One final thought is to practice and try some panning shots because if you time it properly then you can sharply freeze the player's face but it isn't an easy shot. Below is an image I captured last month of my daughter practicing sprints, it was shot at 1/60, f6.3, ISO 100 with a 1DX III and EF 200 f2 lens. Her face is pretty sharp via panning while everything else is motion blurred. Panning with some motion blur isn't my favorite shot but it is one of the "tricks" you can use to pull out some shots when you are limited by gear and light at night such as when a returner or back breaks free and makes a run down the field. but you have to be ready to drop that shutter speed the moment such a play becomes apparent and this is why I would shoot in manual mode with the aperture wide open, ISO floating (maybe constrain it in the menu if there is too much noise at the highest setting), and dump the shutter speed to a lower value quickly as the player is moving your direction.

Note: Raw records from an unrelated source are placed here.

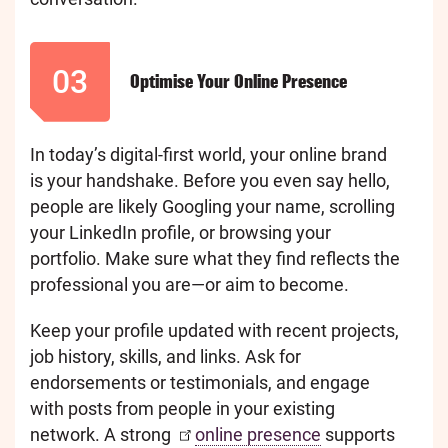
03
Optimise Your Online Presence
In today’s digital-first world, your online brand
is your handshake. Before you even say hello,
people are likely Googling your name, scrolling
your LinkedIn profile, or browsing your
portfolio. Make sure what they find reflects the
professional you are—or aim to become.
Keep your profile updated with recent projects,
job history, skills, and links. Ask for
endorsements or testimonials, and engage
with posts from people in your existing
network. A strong
online presence
supports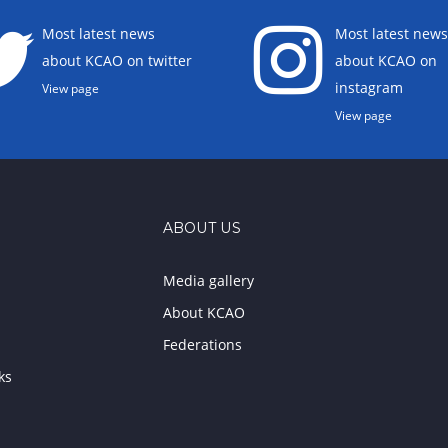
Most latest news
Most latest news
about KCAO on twitter
about KCAO on
instagram
View page
View page
ABOUT US
Media gallery
About KCAO
Federations
ks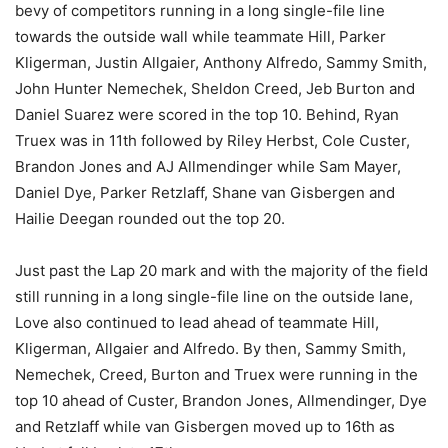
bevy of competitors running in a long single-file line
towards the outside wall while teammate Hill, Parker
Kligerman, Justin Allgaier, Anthony Alfredo, Sammy Smith,
John Hunter Nemechek, Sheldon Creed, Jeb Burton and
Daniel Suarez were scored in the top 10. Behind, Ryan
Truex was in 11th followed by Riley Herbst, Cole Custer,
Brandon Jones and AJ Allmendinger while Sam Mayer,
Daniel Dye, Parker Retzlaff, Shane van Gisbergen and
Hailie Deegan rounded out the top 20.
Just past the Lap 20 mark and with the majority of the field
still running in a long single-file line on the outside lane,
Love also continued to lead ahead of teammate Hill,
Kligerman, Allgaier and Alfredo. By then, Sammy Smith,
Nemechek, Creed, Burton and Truex were running in the
top 10 ahead of Custer, Brandon Jones, Allmendinger, Dye
and Retzlaff while van Gisbergen moved up to 16th as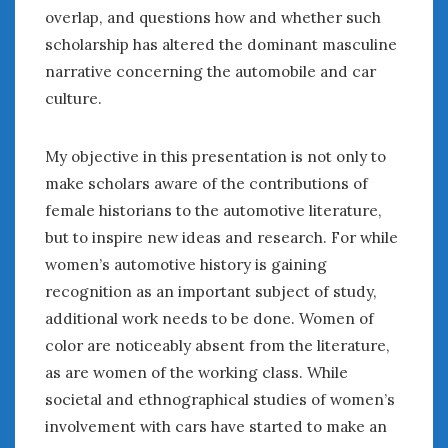
overlap, and questions how and whether such
scholarship has altered the dominant masculine
narrative concerning the automobile and car
culture.
My objective in this presentation is not only to
make scholars aware of the contributions of
female historians to the automotive literature,
but to inspire new ideas and research. For while
women’s automotive history is gaining
recognition as an important subject of study,
additional work needs to be done. Women of
color are noticeably absent from the literature,
as are women of the working class. While
societal and ethnographical studies of women’s
involvement with cars have started to make an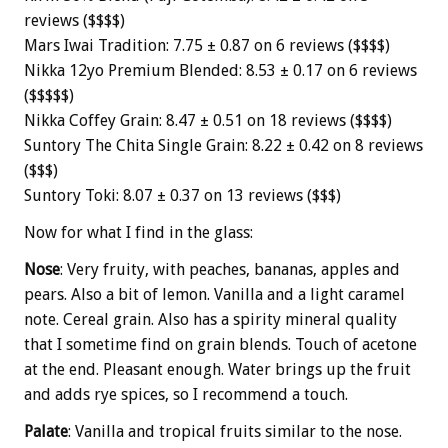
reviews ($$$$)
Mars Iwai Tradition: 7.75 ± 0.87 on 6 reviews ($$$$)
Nikka 12yo Premium Blended: 8.53 ± 0.17 on 6 reviews
($$$$$)
Nikka Coffey Grain: 8.47 ± 0.51 on 18 reviews ($$$$)
Suntory The Chita Single Grain: 8.22 ± 0.42 on 8 reviews
($$$)
Suntory Toki: 8.07 ± 0.37 on 13 reviews ($$$)
Now for what I find in the glass:
Nose
: Very fruity, with peaches, bananas, apples and
pears. Also a bit of lemon. Vanilla and a light caramel
note. Cereal grain. Also has a spirity mineral quality
that I sometime find on grain blends. Touch of acetone
at the end. Pleasant enough. Water brings up the fruit
and adds rye spices, so I recommend a touch.
Palate
: Vanilla and tropical fruits similar to the nose.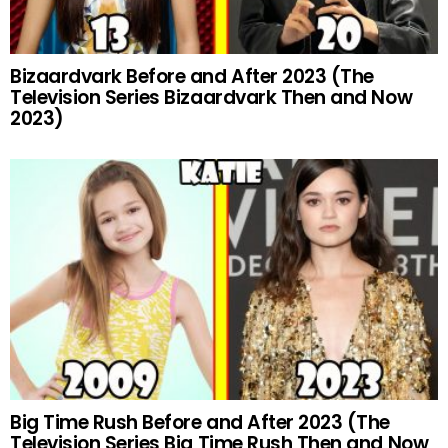
Bizaardvark Before and After 2023 (The
Television Series Bizaardvark Then and Now
2023)
Big Time Rush Before and After 2023 (The
Television Series Big Time Rush Then and Now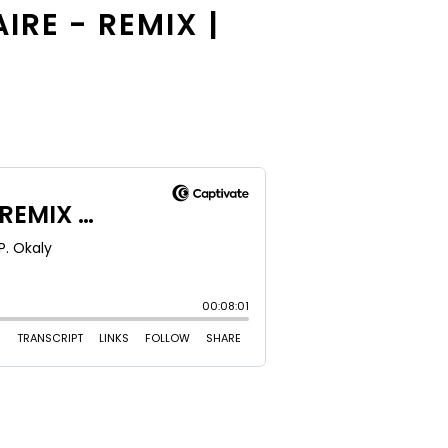
IRE - REMIX |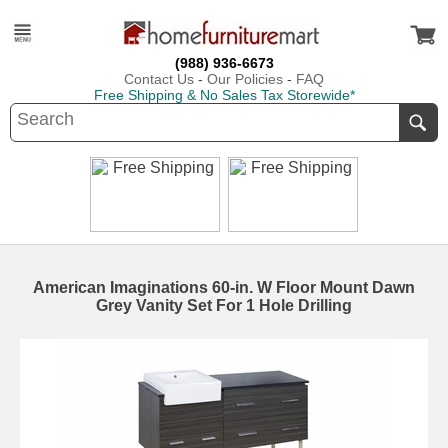
(988) 936-6673
Contact Us
-
Our Policies
-
FAQ
Free Shipping & No Sales Tax Storewide*
American Imaginations 60-in. W Floor Mount Dawn
Grey Vanity Set For 1 Hole Drilling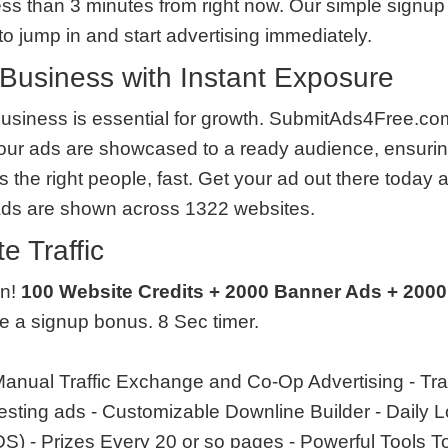
less than 3 minutes from right now. Our simple signup 
o jump in and start advertising immediately.
Business with Instant Exposure
usiness is essential for growth. SubmitAds4Free.com
our ads are showcased to a ready audience, ensurin
the right people, fast. Get your ad out there today 
Ads are shown across 1322 websites.
e Traffic
en!
100 Website Credits + 2000 Banner Ads + 2000
ve a signup bonus. 8 Sec timer.
anual Traffic Exchange and Co-Op Advertising - Tra
 testing ads - Customizable Downline Builder - Daily
 - Prizes Every 20 or so pages - Powerful Tools T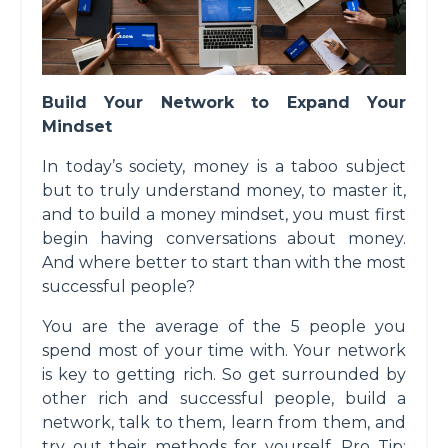
Build Your Network to Expand Your
Mindset
In today’s society, money is a taboo subject
but to truly understand money, to master it,
and to build a money mindset, you must first
begin having conversations about money.
And where better to start than with the most
successful people?
You are the average of the 5 people you
spend most of your time with. Your network
is key to getting rich. So get surrounded by
other rich and successful people, build a
network, talk to them, learn from them, and
try out their methods for yourself. Pro Tip: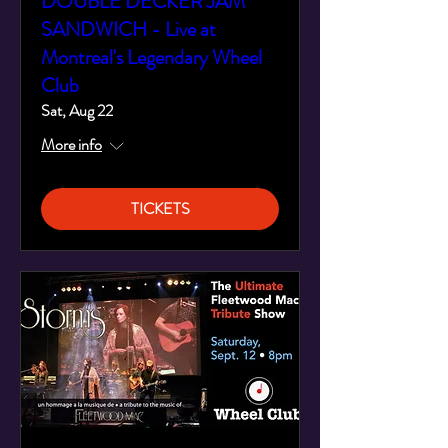
DOUBLE DECKER JAM
SANDWICH - Live at
Montreal's Legendary Wheel
Club
Sat, Aug 22
More info
TICKETS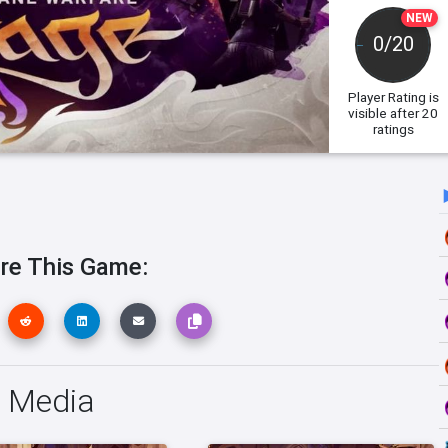
NEW
0/20
Player Rating
is
visible after 20
ratings
re This Game:
e Media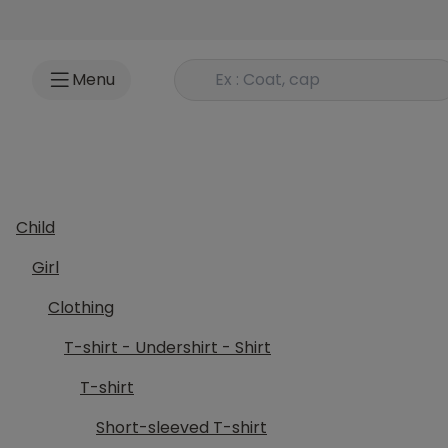
Go to content
Rechercher un produit
Menu
Child
Girl
Clothing
T-shirt - Undershirt - Shirt
T-shirt
Short-sleeved T-shirt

Of course practice this before the game because it has to be a natural reaction on your part just like the athletes becuase if you have to stop to think about it the opportunity will pass before you can act. Ernie's advice to use a single focus point is spot on and this also makes panning easier because you use that as a reference point on the player and start tracking before depressing the shutter release all the way AND continue tracking even after you release the shutter. With a little practice these shots become MUCH easier.